Of course C-section was not an option then, but Croft had forceps and knew how to employ them. Nonetheless, he hesitated. Forceps were an intervention and could injure the baby, and Croft knew he would be blamed. He allowed Charlotte to push for 24 hours. Reportedly, for the last 6 hours of pushing, the baby’s head (more likely swelling on the top of the baby’s head) was visible. Finally, Charlotte’s son was born — dead. He had died sometime during the long labor. Less than 6 hours later, Charlotte herself was dead, reportedly dying from hypovolemic shock after a postpartum hemorrhage due to uterine atony, almost certainly a direct result of the extremely prolonged labor.

The country was plunged into mourning:

Henry Brougham wrote of the public reaction to Charlotte’s death, “It really was as though every household throughout Great Britain had lost a favourite child.” The whole kingdom went into deep mourning; linen-drapers ran out of black cloth. Even the poor and homeless tied armbands of black on their clothes. The shops closed for two weeks, as did the Royal Exchange, the Law Courts, and the docks. Even gambling dens shut down on the day of her funeral, as a mark of respect. Wrote The Times, “It certainly does not belong to us to repine at the visitations of Providence … there is nothing impious in grieving for that as a calamity.” Mourning was so complete that the makers of ribbons and other fancy goods (which could not be worn during the period of mourning) petitioned the government to shorten the period, fearing they would otherwise go bankrupt.

It is horrifying to contemplate Charlotte’s suffering and more horrifying still to realize that dozens of women around the world die each day for exactly the same reason: protracted labor ending with a stillborn baby and a fatal postpartum hemorrhage. And they die for the exact same reason Charlotte did, lack of interventions, though in their case, the interventions are unavailable, not unused.

Croft, who had hesitated to intervene with forceps, committed suicide several months later.

The “triple obstetric tragedy”—death of child, mother, and practitioner—led to significant changes in obstetric practice, with obstetricians who favoured intervention in protracted labour, including in particular more liberal use of forceps, gaining ground over those who did not.

The death of Princess Charlotte changed the course of British history. The race was on among her uncles, middle aged men, to produce a legitimate heir. That race was ultimately won by the Duke of Kent, whose wife gave birth to the baby girl they named Victoria. Victoria came to the throne in 1837 and reigned for more than 60 years, giving her name to the entire era.
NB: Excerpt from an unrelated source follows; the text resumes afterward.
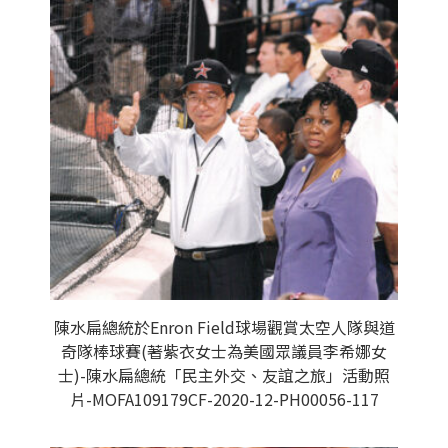
陳水扁總統於Enron Field球場觀賞太空人隊與道
奇隊棒球賽(著紫衣女士為美國眾議員李希娜女
士)-陳水扁總統「民主外交、友誼之旅」活動照
片-MOFA109179CF-2020-12-PH00056-117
It was said that Leopold never got over his loss, both the loss of his beloved wife and the loss of his access to the British throne. To regain the influence he would have had in Britain, he groomed his nephew, Albert of Saxe-Coburn-Gotha to marry his niece Victoria. The rest, as they say, is history. Albert’s (and therefore Leopold’s influence) changed Europe through his children and grandchildren including Kaiser Wilhelm of Germany, and Alexandra, Czarina of Russia, murdered in the Revolution of 1914. Indeed, his descendants are still on the throne of England to this day. The current Queen Elizabeth is Albert’s great, great, granddaughter.

I suspect that those who are hoping that Kate, the Duchess of Cambridge, will strike a blow for intervention free birth, are doomed to disappointment. The monarchy has “trusted” birth in the past and had cause to profoundly regret that decision.